WORK REQUIRED:
Skip every line before the one containing "r Chillventa 2026", then copy that line and the rest of the entries below exactly, through the last line.

DATA TO EXAMINE:
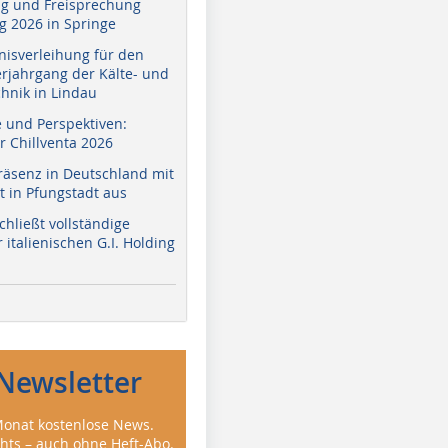
g und Freisprechung
 2026 in Springe
nisverleihung für den
erjahrgang der Kälte- und
hnik in Lindau
e und Perspektiven:
r Chillventa 2026
räsenz in Deutschland mit
 in Pfungstadt aus
hließt vollständige
italienischen G.I. Holding
Newsletter
onat kostenlose News.
ghts – auch ohne Heft-Abo.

ANSWER SECTION:
r Chillventa 2026
räsenz in Deutschland mit
 in Pfungstadt aus
hließt vollständige
italienischen G.I. Holding
Newsletter
onat kostenlose News.
ghts – auch ohne Heft-Abo.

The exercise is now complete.